For the remaining peasants, collectivization was nearly as bad. With the best farmers gone, the large State farms were run by city bureaucrats. The bureaucrats knew a lot about Das Kapital but nothing about das wheat.
Inevitably, grain production plummeted. Farmers were still expected to ship the same amount of food to the city party leaders, though, and the USSR continued to export grain to fund its industrialization projects.
The farmers themselves received a smaller share of a shrinking bounty. The communists’ perverse experiment led to a man-made famine that killed 5 to 7 million peasants.
The hardest thing for us to believe about this horror story is that the architects of this mass murder were regular human beings like us. Soviet leaders were just people – with feelings and families and fears. And funny bones.

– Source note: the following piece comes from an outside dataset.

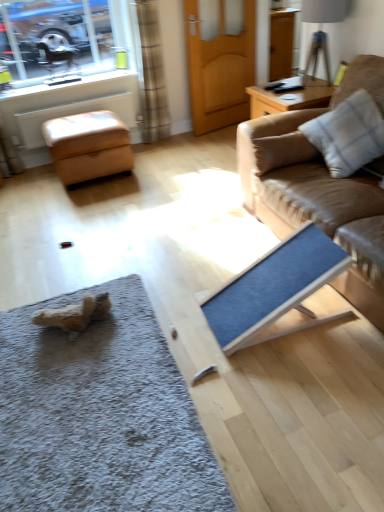 This screenshot has width=384, height=512. I want to click on vacant region in front of brown textured curtain at upper left, so click(x=161, y=148). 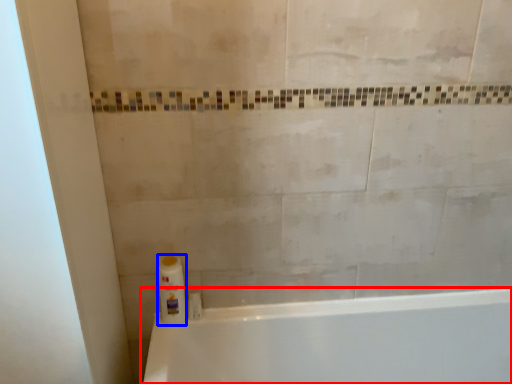 Question: Which of the following is the closest to the observer, bathtub (highlighted by a red box) or cleaning product (highlighted by a blue box)?

Choices:
 (A) bathtub
 (B) cleaning product

Answer: (A)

“The Death of Stalin” is a delightful, charming, audacious comedy about a few funny weeks in Soviet Russia.
It is 1953 and fearsome dictator Joseph Stalin just had a massive stroke. Nobody knows for sure how sick he is because all of the best doctors have been sent to the Gulag. But the leading members of the Politburo have already begun to jockey for position in the new government. And every human weakness and frailty is on display.
Ruthless Beria is letting political prisoners free with hopes of currying favor with the people (even though he’s the one who put them in prison to begin with).
Halfwit Malenkov (Jeffrey Tambor) has been named interim leader. One minute he’s drunk with his new power and ordering people around; the next minute he looks like a deer in headlights because he’s overwhelmed by the job.
Poor Molotov (Michael Palin) is too traumatized by the madness of the Stalin era to move on. It’s darkly funny to hear Molotov earnestly condemn his wife as a traitor even though he has no clue why Stalin arrested her.
There is definitely no hero to this story. But the closest thing we’ve got is Steve Buscemi’s Nikita Khrushchev. He’s the only one who fully understands what is going on. This is not a battle of communist vs. capitalist or good vs. evil. Politics is about building a coalition by any means necessary. It’s fun to watch a perpetually frazzled Khrushchev convince, cajole and bully all the idiots in the Kremlin.
Writer/director Armando Ianucci (HBO’s “Veep”) has made the most inspired comedy of the year. It combines the witty wordplay of early Woody Allen with the anarchic slapstick of The Marx Brothers.
Mark Twain theorized that “humor is tragedy plus time.” “The Death of Stalin” proves it once and for all. I love this movie. See it if you can.